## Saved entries

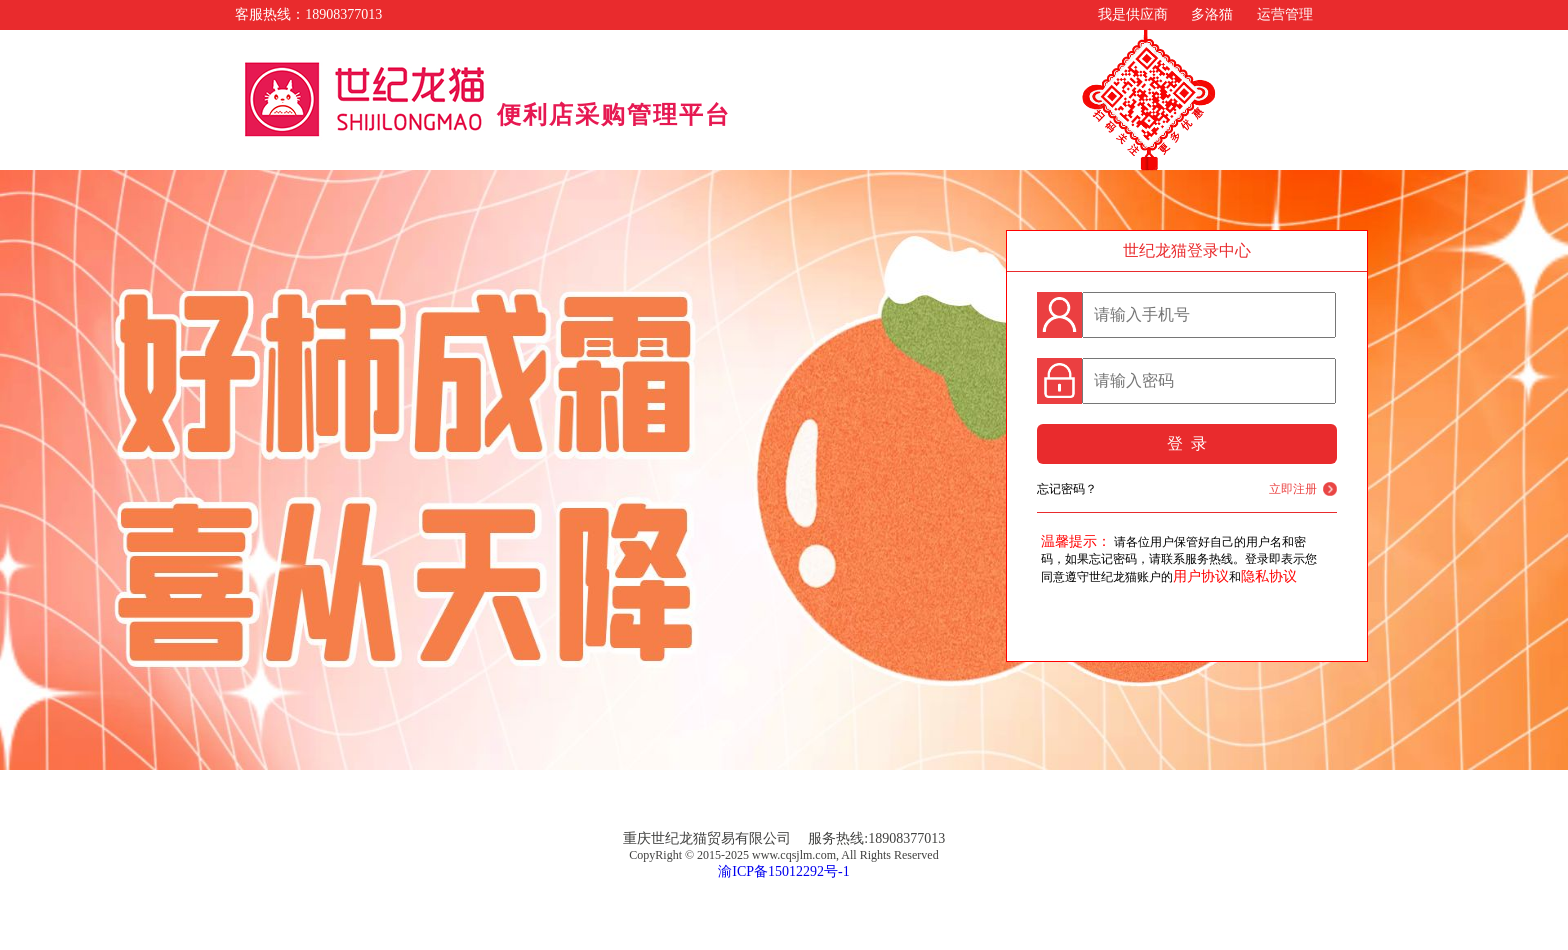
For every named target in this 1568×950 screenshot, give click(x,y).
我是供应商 (1133, 14)
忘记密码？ (1067, 489)
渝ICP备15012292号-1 (783, 871)
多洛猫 (1212, 14)
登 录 (1187, 443)
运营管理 (1285, 14)
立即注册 (1293, 489)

## EXERCISE DESCRIPTION
Every entry, word for word: repeat it, but skip the images.

## EXERCISE OUTPUT
For every named target in this 1568×950 screenshot, give click(x,y).
我是供应商 (1133, 14)
忘记密码？ (1067, 489)
渝ICP备15012292号-1 (783, 871)
多洛猫 (1212, 14)
登 录 (1187, 443)
运营管理 (1285, 14)
立即注册 (1293, 489)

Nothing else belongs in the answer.